RECORDS FOR PROCESSING: Begin

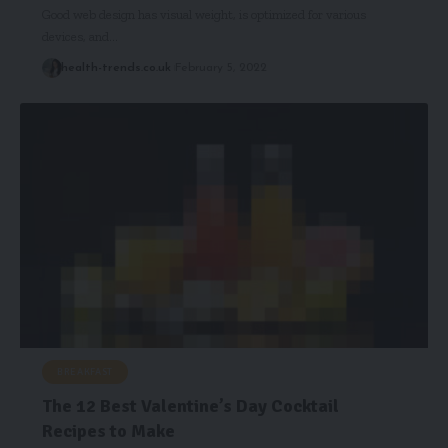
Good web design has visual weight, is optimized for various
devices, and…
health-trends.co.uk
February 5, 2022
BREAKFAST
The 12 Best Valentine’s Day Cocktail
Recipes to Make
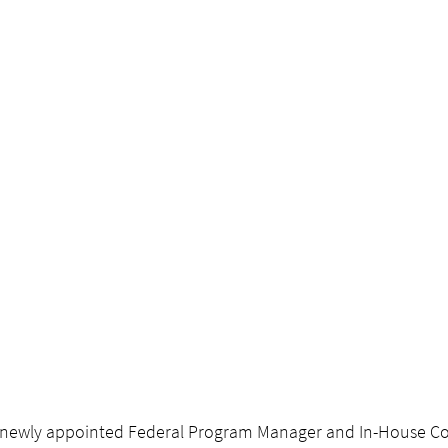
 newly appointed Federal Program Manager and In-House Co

RECORDS FOR PROCESSING: End
RECORDS FOR PROCESSING: Begin

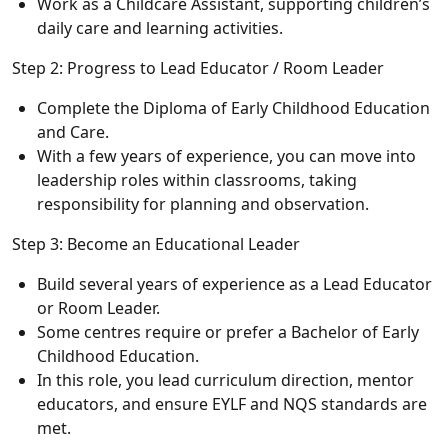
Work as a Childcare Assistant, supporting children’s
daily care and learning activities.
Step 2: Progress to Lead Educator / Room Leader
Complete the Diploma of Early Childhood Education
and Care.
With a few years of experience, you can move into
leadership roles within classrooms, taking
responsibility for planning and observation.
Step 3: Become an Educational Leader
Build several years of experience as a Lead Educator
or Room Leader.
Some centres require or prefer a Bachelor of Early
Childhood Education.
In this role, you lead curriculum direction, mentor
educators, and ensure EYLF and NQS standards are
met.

RECORDS FOR PROCESSING: End

# [ASSIGNMENT]
Although pictures appear among the records above, none are to be output; print exactly the lines from the line containing "Good web design" through the line containing "newly appointed Federal".

# [ANSWER FOR THIS EXERCISE]
Good web design has visual weight, is optimized for various
devices, and…
health-trends.co.uk
February 5, 2022
BREAKFAST
The 12 Best Valentine’s Day Cocktail
Recipes to Make
 newly appointed Federal Program Manager and In-House Co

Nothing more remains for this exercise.